I loved the look and feel of that, but it was a lot more science-fiction than fantasy. Regardless, though, it pinged an idea in my head that was “oh wow, I could write Scorpions in Space!” Hence “Incursion” features another mercenary band, and I’ve named their ship Scorpion as a kind of in-joke for myself.
The last major input was a discussion we’ve had a few months ago in the m/m genre – a big blogger who styles herself as a supporter of the gay community defined “gay men” as only men who are born with a penis – thus excluding transmen and other variations. Almost needless to say, this was extremely upsetting to trans writers and transreaders and supporters. Somebody went out there and defined what it means to be a man, and it was just about a “penis attached from birth”.

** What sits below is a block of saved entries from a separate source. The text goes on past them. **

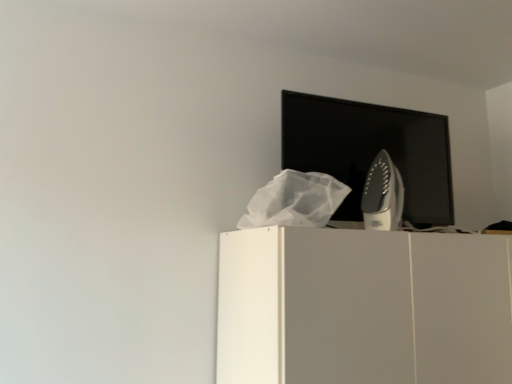 Question: From a real-world perspective, relative to black glossy computer monitor at upper center, is satin silver iron at upper right vertically above or below?

Choices:
 (A) below
 (B) above

Answer: (A)

Question: Does point (394, 187) appear closer or farther from the camera than point (438, 180)?

Choices:
 (A) farther
 (B) closer

Answer: (B)

Question: Estimate the real-world distances between objects in this image. Which object is closer to the satin silver iron at upper right?

Choices:
 (A) black glossy computer monitor at upper center
 (B) white matte cabinet at upper center

Answer: (A)

Question: Which object is the farthest from the black glossy computer monitor at upper center?

Choices:
 (A) satin silver iron at upper right
 (B) white matte cabinet at upper center

Answer: (B) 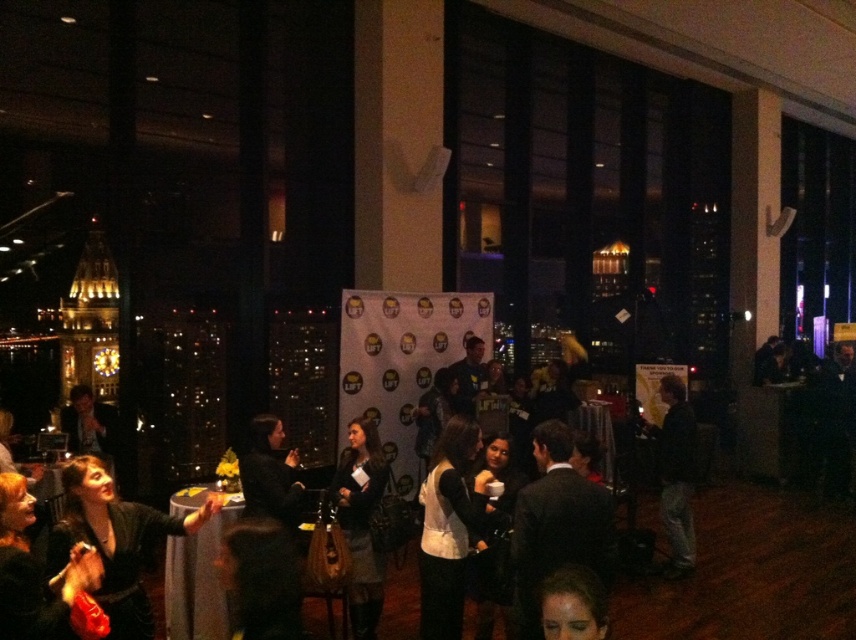 Consider the image. You are an event organizer and need to locate the velvet black dress at lower left. According to the coordinates provided, where exactly should you look in the image?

This triggered in me the question “what makes us men?” and, because the Muse is ever-restless, “what makes us human?” Who defines us as monsters? Who defines our “true natures”?
Personally, dealing with these questions was a battle, and I’m grateful that the matter was brought up. It not only made me stronger while I went back to the drawing board and pondered these issues, it made me more thoughtful and then, having conquered my own issues, I could walk away without hatred or bitterness. Shapeshifters cannot be defined, and, quite frankly, those categories are alien to me, and some people simply can’t (or refuse to) see the full picture.
All of this went into “Incursion”. When I encounter an issue that touches me so deeply, I very often work it out on the page. Of course not to preachy or convert. At the end of the day, “Incursion” is a space opera, it’s a love story, it’s even a little spooky, and I hope it presents some ideas and images that are simply cool and entertain. I think it works perfectly well as-is, without a message. But for those who are looking for a message—it’s there.
BLURB:
Fighting with your back to the wall is all well and good—as long as you’ve chosen the right wall.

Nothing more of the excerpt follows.